*Exercise data*

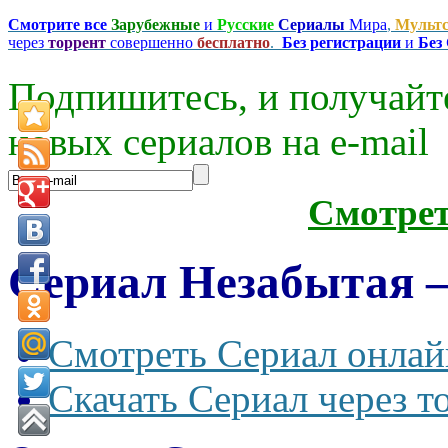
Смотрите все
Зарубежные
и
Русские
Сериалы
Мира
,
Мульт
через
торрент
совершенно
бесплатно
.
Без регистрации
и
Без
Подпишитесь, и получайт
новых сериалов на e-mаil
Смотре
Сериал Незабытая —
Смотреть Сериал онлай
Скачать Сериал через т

--

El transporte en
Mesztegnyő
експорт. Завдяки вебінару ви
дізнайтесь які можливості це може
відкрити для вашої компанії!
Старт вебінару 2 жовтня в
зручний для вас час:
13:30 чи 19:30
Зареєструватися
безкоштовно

*Work to be completed*
Copy down each line in the entries that has the word "вебінару".

*Answer section*
експорт. Завдяки вебінару ви
Старт вебінару 2 жовтня в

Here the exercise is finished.